Monsanto’s lobbying and messaging to discredit the IARC cancer panel is based on the argument that other agencies using risk-based assessments have exonerated glyphosate of cancer risk. But as many news outlets have reported, along with the two recent journal articles based on the Monsanto Papers, evidence is piling up that the regulatory risk assessments on glyphosate, which rely heavily on industry-provided research,  have been compromised by undisclosed conflicts of interest, reliance on dubious science, ghostwritten materials and other methods of corporate strong-arming that puts public health at risk, as the Tufts Professor Sheldon Krimsky wrote.

“To protect the scientific enterprise, one of the core pillars of a modern democratic society, against the forces that would turn it into the handmaiden of industry or politics, our society must support firewalls between academic science and the corporate sectors and educate young scientists and journal editors on the moral principles behind their respective professional roles,” Krimsky wrote.

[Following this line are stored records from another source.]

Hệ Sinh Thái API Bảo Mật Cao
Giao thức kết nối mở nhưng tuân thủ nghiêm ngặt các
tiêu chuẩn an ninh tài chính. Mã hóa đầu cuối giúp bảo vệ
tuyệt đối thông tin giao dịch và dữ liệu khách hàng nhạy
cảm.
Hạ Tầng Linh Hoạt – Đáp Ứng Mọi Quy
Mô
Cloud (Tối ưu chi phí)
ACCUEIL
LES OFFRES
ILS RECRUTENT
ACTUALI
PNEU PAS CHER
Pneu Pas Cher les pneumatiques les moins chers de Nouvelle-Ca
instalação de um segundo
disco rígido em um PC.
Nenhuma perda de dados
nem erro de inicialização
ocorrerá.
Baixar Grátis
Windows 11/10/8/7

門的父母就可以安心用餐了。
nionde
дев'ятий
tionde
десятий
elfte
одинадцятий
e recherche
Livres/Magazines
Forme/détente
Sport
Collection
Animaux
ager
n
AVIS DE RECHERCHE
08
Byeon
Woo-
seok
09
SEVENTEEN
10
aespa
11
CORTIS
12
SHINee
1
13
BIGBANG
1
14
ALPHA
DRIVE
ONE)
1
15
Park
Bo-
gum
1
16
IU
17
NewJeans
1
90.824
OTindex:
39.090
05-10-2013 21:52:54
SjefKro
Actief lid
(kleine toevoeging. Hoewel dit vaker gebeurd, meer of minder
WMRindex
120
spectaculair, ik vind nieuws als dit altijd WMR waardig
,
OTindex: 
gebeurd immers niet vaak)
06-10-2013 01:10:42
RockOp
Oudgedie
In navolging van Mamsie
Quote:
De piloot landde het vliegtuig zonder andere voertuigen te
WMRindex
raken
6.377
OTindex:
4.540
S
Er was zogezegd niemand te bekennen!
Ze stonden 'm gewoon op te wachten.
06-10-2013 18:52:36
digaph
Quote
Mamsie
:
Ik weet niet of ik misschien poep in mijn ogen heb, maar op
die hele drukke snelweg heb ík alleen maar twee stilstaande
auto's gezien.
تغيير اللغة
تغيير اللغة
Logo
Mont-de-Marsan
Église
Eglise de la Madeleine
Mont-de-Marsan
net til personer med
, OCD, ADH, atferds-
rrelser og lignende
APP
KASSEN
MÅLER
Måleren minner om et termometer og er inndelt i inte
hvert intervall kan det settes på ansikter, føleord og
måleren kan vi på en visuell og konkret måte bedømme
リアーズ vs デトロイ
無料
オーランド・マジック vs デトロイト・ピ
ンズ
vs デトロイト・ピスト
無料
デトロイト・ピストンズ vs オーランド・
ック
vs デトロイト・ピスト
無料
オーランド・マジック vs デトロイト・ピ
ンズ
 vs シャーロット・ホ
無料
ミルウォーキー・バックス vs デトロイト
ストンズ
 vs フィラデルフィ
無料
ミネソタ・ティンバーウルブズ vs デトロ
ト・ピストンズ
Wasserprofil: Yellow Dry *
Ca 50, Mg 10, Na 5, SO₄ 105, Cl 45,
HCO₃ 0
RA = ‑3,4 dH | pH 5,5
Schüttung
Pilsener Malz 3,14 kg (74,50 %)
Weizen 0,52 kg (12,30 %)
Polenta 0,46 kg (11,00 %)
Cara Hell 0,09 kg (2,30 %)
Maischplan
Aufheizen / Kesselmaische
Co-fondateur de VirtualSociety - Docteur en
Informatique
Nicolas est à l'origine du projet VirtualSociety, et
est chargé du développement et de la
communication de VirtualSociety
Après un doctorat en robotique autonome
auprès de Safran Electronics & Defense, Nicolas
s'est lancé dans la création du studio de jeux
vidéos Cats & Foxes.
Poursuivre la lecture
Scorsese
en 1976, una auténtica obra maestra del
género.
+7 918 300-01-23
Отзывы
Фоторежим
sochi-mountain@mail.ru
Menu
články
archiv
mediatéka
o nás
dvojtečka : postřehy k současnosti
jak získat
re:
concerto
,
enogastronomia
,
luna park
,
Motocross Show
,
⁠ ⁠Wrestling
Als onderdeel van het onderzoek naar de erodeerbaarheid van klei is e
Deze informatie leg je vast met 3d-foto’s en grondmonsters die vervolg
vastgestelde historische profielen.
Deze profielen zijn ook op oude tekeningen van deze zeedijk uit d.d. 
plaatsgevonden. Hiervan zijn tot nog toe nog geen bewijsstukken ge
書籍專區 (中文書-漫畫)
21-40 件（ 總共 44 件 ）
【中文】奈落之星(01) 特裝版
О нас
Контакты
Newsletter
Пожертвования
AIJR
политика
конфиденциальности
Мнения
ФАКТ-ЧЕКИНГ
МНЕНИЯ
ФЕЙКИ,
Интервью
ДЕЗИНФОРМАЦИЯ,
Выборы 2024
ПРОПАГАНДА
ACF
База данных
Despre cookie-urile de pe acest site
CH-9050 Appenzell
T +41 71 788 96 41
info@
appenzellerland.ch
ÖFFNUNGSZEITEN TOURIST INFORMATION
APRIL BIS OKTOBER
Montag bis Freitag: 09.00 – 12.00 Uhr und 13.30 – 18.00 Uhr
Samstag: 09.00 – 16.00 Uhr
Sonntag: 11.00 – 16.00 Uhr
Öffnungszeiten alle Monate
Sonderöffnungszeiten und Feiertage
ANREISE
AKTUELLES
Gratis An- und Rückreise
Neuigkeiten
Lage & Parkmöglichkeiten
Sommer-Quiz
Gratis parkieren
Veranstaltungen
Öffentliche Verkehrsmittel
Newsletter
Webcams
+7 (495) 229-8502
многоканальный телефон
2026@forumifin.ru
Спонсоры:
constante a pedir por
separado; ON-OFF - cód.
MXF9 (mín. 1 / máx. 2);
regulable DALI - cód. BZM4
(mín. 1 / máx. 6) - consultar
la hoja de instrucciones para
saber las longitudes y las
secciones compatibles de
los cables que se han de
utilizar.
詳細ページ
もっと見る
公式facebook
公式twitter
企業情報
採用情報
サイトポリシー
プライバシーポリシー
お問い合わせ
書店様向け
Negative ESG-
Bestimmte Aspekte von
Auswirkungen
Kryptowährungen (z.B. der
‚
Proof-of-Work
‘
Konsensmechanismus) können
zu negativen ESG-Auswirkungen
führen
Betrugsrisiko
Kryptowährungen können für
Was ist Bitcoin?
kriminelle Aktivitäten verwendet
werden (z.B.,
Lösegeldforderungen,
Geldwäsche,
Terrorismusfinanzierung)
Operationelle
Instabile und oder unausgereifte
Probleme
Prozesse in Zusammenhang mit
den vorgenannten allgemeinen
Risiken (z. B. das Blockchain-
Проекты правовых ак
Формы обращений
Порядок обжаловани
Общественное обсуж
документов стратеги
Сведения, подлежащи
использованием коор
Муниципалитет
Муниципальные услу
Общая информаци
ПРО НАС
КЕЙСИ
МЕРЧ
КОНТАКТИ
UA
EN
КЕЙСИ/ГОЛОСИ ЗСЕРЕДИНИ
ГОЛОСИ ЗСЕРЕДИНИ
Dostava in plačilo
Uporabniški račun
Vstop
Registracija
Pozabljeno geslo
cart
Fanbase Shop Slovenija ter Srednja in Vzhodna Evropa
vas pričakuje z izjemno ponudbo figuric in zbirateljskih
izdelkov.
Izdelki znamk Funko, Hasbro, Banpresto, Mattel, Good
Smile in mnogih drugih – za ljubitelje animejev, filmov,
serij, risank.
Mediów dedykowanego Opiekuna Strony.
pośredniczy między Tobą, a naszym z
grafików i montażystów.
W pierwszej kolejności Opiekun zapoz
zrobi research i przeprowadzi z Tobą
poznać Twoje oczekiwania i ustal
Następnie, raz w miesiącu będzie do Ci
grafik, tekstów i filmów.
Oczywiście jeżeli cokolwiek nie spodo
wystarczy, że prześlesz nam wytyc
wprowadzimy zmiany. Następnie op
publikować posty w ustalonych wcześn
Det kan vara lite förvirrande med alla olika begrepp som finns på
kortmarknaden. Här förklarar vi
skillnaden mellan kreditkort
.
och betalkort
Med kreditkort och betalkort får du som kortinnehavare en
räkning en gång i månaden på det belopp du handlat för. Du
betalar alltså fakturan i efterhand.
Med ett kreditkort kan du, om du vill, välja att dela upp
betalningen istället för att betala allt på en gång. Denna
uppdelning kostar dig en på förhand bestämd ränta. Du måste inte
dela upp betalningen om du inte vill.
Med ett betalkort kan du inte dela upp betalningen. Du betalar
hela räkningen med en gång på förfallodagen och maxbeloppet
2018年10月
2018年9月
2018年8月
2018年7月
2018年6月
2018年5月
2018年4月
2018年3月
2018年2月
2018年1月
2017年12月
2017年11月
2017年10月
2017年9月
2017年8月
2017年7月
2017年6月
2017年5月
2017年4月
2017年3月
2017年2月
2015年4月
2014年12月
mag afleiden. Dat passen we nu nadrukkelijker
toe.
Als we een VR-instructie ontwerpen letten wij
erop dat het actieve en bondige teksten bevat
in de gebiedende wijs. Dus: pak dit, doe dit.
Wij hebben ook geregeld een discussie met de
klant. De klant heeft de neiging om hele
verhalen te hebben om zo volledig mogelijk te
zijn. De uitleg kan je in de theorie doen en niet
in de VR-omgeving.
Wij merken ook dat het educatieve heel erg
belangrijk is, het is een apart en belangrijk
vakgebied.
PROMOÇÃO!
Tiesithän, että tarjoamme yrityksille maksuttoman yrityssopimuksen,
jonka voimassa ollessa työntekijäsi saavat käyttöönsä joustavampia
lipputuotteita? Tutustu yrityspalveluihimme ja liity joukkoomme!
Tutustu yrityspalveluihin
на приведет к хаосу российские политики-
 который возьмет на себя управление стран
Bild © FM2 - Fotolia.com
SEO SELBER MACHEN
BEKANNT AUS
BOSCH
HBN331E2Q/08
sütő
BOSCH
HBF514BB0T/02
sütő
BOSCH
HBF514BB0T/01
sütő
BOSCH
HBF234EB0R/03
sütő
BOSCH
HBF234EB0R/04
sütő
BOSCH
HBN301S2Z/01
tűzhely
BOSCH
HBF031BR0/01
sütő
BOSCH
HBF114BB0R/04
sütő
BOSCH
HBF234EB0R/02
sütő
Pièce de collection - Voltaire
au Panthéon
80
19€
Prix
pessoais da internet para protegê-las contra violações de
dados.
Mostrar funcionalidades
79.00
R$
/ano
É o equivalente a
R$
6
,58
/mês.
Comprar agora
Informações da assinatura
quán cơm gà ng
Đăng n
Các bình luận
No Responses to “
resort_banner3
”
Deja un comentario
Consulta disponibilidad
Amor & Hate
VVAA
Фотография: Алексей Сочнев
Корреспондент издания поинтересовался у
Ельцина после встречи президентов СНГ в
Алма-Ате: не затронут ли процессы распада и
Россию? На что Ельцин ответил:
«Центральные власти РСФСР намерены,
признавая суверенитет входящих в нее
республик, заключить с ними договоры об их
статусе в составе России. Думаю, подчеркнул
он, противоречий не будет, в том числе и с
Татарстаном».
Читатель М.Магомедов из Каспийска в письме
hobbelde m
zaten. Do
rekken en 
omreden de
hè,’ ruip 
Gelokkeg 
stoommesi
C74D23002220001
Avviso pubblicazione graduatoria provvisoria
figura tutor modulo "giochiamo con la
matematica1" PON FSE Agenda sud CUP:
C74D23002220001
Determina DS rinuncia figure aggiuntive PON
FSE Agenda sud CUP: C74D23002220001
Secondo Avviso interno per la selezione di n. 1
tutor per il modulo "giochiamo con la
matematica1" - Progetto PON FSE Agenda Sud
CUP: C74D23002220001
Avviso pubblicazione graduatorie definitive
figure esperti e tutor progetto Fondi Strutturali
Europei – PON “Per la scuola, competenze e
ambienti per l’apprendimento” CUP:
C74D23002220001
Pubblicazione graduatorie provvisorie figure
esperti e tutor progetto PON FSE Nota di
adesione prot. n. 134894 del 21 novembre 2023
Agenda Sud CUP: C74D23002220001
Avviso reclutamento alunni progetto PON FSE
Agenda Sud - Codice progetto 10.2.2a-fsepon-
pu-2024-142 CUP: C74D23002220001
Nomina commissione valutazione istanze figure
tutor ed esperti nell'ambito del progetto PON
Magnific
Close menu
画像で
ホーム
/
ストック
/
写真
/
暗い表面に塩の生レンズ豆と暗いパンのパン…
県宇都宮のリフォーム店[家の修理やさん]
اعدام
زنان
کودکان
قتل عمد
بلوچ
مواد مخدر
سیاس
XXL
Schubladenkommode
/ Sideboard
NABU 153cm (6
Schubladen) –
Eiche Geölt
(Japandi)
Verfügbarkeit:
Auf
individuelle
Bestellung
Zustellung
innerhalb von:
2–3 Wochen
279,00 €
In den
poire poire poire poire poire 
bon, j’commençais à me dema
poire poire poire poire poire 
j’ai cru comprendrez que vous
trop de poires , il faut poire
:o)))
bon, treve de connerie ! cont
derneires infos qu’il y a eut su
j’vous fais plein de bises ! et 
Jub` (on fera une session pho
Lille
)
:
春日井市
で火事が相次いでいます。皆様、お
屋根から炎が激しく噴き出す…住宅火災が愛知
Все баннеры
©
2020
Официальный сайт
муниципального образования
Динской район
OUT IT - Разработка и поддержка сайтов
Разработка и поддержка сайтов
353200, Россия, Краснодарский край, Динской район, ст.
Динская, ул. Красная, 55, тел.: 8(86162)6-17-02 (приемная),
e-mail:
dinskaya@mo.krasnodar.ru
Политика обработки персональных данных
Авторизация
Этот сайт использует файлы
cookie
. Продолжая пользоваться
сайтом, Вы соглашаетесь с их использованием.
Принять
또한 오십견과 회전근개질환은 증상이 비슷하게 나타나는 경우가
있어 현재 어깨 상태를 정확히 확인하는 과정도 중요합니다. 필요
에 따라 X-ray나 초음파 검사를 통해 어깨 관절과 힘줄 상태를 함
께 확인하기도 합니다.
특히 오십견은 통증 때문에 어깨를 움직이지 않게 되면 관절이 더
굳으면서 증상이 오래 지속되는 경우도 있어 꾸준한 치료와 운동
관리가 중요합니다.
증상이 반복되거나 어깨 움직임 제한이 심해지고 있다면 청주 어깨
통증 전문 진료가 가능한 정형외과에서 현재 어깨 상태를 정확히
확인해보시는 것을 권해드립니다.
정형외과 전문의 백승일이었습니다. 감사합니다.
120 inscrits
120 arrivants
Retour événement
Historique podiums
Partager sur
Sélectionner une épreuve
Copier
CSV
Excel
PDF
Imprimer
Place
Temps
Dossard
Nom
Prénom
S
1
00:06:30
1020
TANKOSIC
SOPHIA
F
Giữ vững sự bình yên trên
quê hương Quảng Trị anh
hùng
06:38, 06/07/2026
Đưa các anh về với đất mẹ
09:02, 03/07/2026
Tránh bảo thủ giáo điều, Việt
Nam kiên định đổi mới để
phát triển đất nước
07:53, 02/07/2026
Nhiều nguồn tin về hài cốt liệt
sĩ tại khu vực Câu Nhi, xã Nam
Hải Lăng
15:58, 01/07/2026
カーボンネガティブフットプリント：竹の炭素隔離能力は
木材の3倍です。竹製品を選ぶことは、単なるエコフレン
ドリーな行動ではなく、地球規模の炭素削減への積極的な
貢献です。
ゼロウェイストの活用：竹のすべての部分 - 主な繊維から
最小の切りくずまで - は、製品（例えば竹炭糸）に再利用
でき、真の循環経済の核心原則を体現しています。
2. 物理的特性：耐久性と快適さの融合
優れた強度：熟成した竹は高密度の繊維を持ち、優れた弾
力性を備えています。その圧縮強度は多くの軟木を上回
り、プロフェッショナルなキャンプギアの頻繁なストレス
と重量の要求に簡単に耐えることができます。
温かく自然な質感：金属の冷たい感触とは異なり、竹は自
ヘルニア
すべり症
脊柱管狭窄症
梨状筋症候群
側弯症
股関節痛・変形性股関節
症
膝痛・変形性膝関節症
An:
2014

Policy makers must not allow corporate-spun science to guide decisions about cancer prevention. Media must do a better job reporting and probing into conflicts of interest behind the corporate science spin. It’s time to end the corporate war on cancer science.

Stacy Malkan is co-director of the consumer group U.S. Right to Know and author of the book “Not Just a Pretty Face: The Ugly Side of the Beauty Industry.” 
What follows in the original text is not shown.